Janet was the founder and CEO of Planned Parenthood of Central North Carolina and the Planned Parenthood of Central North Carolina Action Fund, a 501(c)4 organization engaged in political work in the state. She retired from Planned Parenthood in 2016.
Janet currently serves on the Board of Democracy North Carolina. In 2013, Rewire News named her one of the Top Pro-Choice Heroes of 2013 for her part in North Carolina’s Moral Monday Movement. She has a B.A. in anthropology from Duke University and an M.S. in public health from the University of North Carolina at Chapel Hill.
————
This piece was originally published on Women AdvaNCe under the title “My Abortion Story“, and has been reposted here with the author’s permission.
What did you think the first time you heard about abortion?
Even though I spent more than 30 years working for Planned Parenthood, I was not born supporting the idea that women should be able to make their own intensely personal decisions about motherhood. However, I was born with a strong sense of fairness.
The first time I ever heard about abortion was about 1960. I overheard my mother talking about a neighbor who had been exposed to German measles when she was pregnant. I wasn’t quite sure how women got pregnant, but I did know that German measles in pregnancy could cause all kinds of problems. Luckily, she knew someone who worked at a hospital in Washington, DC and was able to find two physicians who would testify that she needed the abortion for her own health.
That was the first time I ever heard about abortion.

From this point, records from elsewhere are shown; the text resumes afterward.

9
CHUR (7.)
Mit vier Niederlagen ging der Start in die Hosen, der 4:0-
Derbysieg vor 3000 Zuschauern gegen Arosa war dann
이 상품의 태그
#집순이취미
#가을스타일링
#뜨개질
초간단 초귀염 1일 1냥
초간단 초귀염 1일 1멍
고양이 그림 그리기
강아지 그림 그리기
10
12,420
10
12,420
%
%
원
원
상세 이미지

It seemed right under the circumstances, but what I really remember was thinking that it was really not fair that it depended on who you knew.

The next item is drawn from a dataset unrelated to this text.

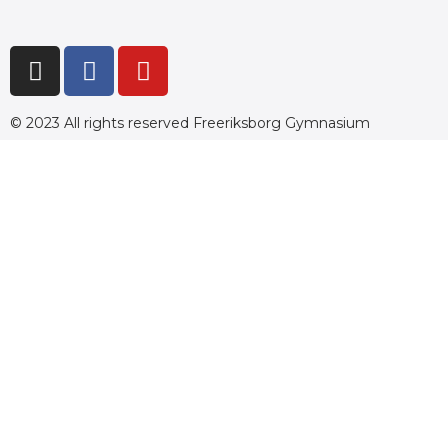
© 2023 All rights reserved Freeriksborg Gymnasium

Shortly after that, the country was rocked with the story of Miss Sherri, of Romper Room. Some of you may remember Romper Room – it was the Baby Boomer version of Sesame Street. Sherri Finkbine was kind of like Bert or Ernie, except she was a real woman and the show was in black and white.
Miss Sherri unwittingly took thalidomide for her morning sickness when she was pregnant with her fifth child. When she found out that the pills she had been taking caused severe birth defects, Sherri decided to seek an abortion. She ended up having to go to Sweden for the procedure and losing her job.
I was 9 at the time – and began to understand that even people who love children, maybe especially people who love children, could make the decision to end a pregnancy. I wondered whether it was fair that she lost her job. I knew it was not fair that she had to leave the country. And it seemed completely wrong that such a personal decision was splashed across the newspapers.
I was in high school in the late 1960’s. One friend got pregnant and had to drop out of school. Another one got married under mysterious circumstances. Every day on my way to the bus stop I walked by a home for unwed mothers. I called Planned Parenthood and was told I couldn’t get birth control without one of my parents agreeing. The women’s movement was making news and the abortion debate was beginning in earnest.
I was ambivalent, but it made sense to me that there would always be women who sought abortion – and I agreed that abortion should be safe and legal. But, I thought that I would never have one.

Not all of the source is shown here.